Dataset entries:
§

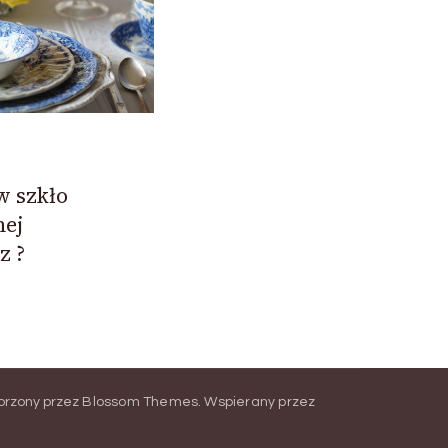
w szkło
nej
z ?
orzony przez
Blossom Themes
.
Wspierany przez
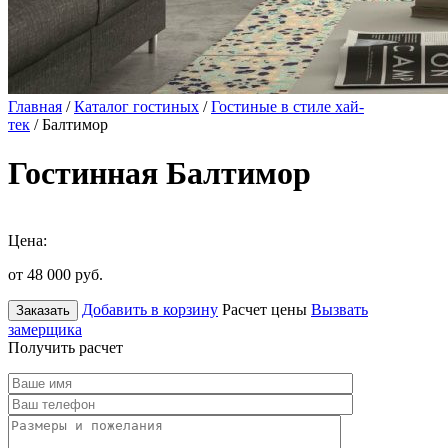
Главная
/
Каталог гостиных
/
Гостиные в стиле хай-
тек
/ Балтимор
Гостинная Балтимор
Цена:
от 48 000
руб.
Добавить в корзину
Расчет цены
Вызвать
Заказать
замерщика
Получить расчет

§

Repeat the records exactly but leave out the images.

w szkło
nej
z ?
orzony przez
Blossom Themes
.
Wspierany przez
Главная
/
Каталог гостиных
/
Гостиные в стиле хай-
тек
/ Балтимор
Гостинная Балтимор
Цена:
от 48 000
руб.
Добавить в корзину
Расчет цены
Вызвать
Заказать
замерщика
Получить расчет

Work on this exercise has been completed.